# Trains Magazine Blog/Tourist Trains in Peru



## Bob Dylan (Oct 16, 2017)

The 10/16 Trains Newsletter ( Free if you sign up) has an interesting blog on the Tourist Trains and Local Peruvian Only Trens that serve the Machu Picchu area.

Basis services( ie third class), for Peruvian citizens only start @ $3.50, and run up to $512 for the Deluxe Hiram Bingham Train.

This trip should be on the Bucket List of every lover of travel.


----------



## Seaboard92 (Oct 16, 2017)

My friend Malcolm K. Wrote the article so if you have any questions I can ask him.


----------



## Green Maned Lion (Oct 16, 2017)

I wonder if that would attract Pokémon Go players.


----------



## Deni (Oct 17, 2017)

I've been researching this a little bit as we're thinking of this as our vacation next year. It's too bad they have a rule for Peruvian citizens only on the "local" train because there is no way to have a "regular" train experience in Peru. The only trains available to travelers are the tourist trains, which I'm sure will be fun (friend took them earlier this year and said they were great) but I always like to take normal trains when I travel to get a more genuine experience. I would have liked to have the opportunity to take the tourist train one direction and the local train the other.


----------



## Bob Dylan (Oct 18, 2017)

Deni: if you want to travel with the locals go to Mexico and ride the Copper Canyon Tren between Los,Mochis,and Chihuahua City.

There are 2 trains, a "Local"/ Second Class and the Tourist Train with fancy cars.

Of course it's dangerous in Mexico now due to the Cartels and Banditos, but the Army rides on the Tourist Train to guard it.

Hell-of-a trip, I used to love riding one way on the Local, and the other on the Tourist train!


----------



## Deni (Oct 18, 2017)

That sounds cool (except for the cartels and banditos part).

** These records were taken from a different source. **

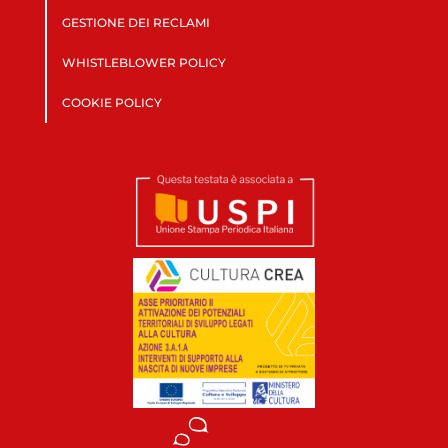
GESTIONE DEI RECLAMI
WHISTLEBLOWER POLICY
COOKIE POLICY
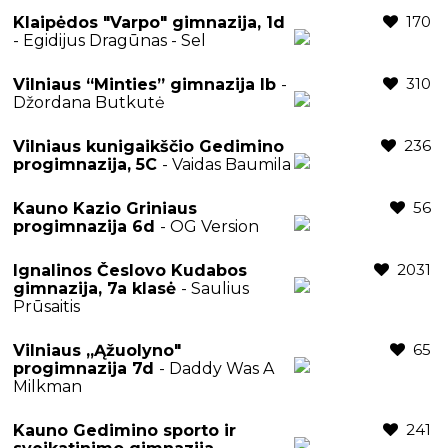
170
Klaipėdos "Varpo" gimnazija, 1d
- Egidijus Dragūnas - Sel
310
Vilniaus “Minties” gimnazija Ib
-
Džordana Butkutė
236
Vilniaus kunigaikščio Gedimino
progimnazija, 5C
- Vaidas Baumila
56
Kauno Kazio Griniaus
progimnazija 6d
- OG Version
2031
Ignalinos Česlovo Kudabos
gimnazija, 7a klasė
- Saulius
Prūsaitis
65
Vilniaus „Ąžuolyno"
progimnazija 7d
- Daddy Was A
Milkman
241
Kauno Gedimino sporto ir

The trains I've been on in SE Asia (Thailand, Vietnam, Myanmar) have always been a cool experience. Rickety old trains with open windows, locals traveling with supplies they picked up in another town, like huge bags of rice or live chickens. At station stops there are people selling snacks to the passengers through the train windows.


----------



## Seaboard92 (Oct 26, 2017)

My friend Malcolm took a regular Peru Rail train. I would have to ask him which one it was though it went to some hydro plant I believe.


----------